# Steel toe or no??



## SC Bird

I am looking for a good quality pair of boots to last me a good long while.  I did some research both here and on some other sites, but was curious as to your feelings about steel toes.

Our EMT handbook says that boots with reinforced toes are encouraged.  But I've heard they aren't always the most comfortable.

How many here have a little metal in their shoes??
Should I go with the steel toe for safety even if it compromises some comfort?

-Matt


----------



## Chimpie

Because we were industrial EMS we were required to wear steel toes.  As with any shoes, as they wear your feet will start to hurt.  Start gellin' and you'll feel better.


----------



## Airwaygoddess

You could be working in some pretty heavy duty conditions, a good pair of steel toe boots can last for a long time.  My only advice is wear THICK boot socks, makes the boots a little more cozy!  Hope this helps!


----------



## Meursault

I had a pair of CAT work boots from a previous job, with steel toe and shank, and they work just fine. With thick socks, there aren't any comfort issues, the boots are well-made, and this particular model has the toe enclosed in any case. Just be sure not to bump into anything.
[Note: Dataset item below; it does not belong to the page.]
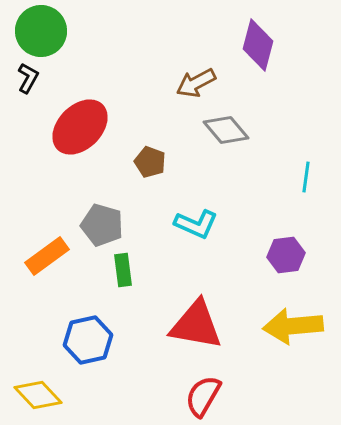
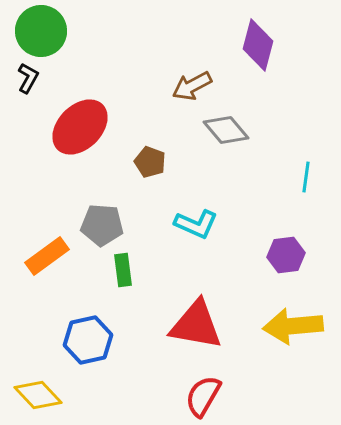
brown arrow: moved 4 px left, 3 px down
gray pentagon: rotated 12 degrees counterclockwise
Also, steel toes tend to add weight to boots. 
Because of that, and the need to keep pulling my pants over the bright yellow logo, I probably will be buying some more EMS-specific footwear in time.


----------



## RescueShirts.com

I have always worn steel-toed boots.

When I started EMS, I bought a pair of really expensive boots... they lasted a long time, but I found out that I am the type that trashes the TOP of my boots.

So... having boots that could have the sole replaced was not that important. 

Now I buy the $99 dollar Steel-toe Zipper boots from Galls... and they last me 18-24 months.

I figure... no different than buying $300 boots that last 5 years...

The weight is not much of an issue for me... you just develop nice calf muscles while at work. 

The bottom line is you really don't know what you like, until you try something.


----------



## ffemt8978

RescueShirts.com said:


> I have always worn steel-toed boots.
> 
> When I started EMS, I bought a pair of really expensive boots... they lasted a long time, but I found out that I am the type that trashes the TOP of my boots.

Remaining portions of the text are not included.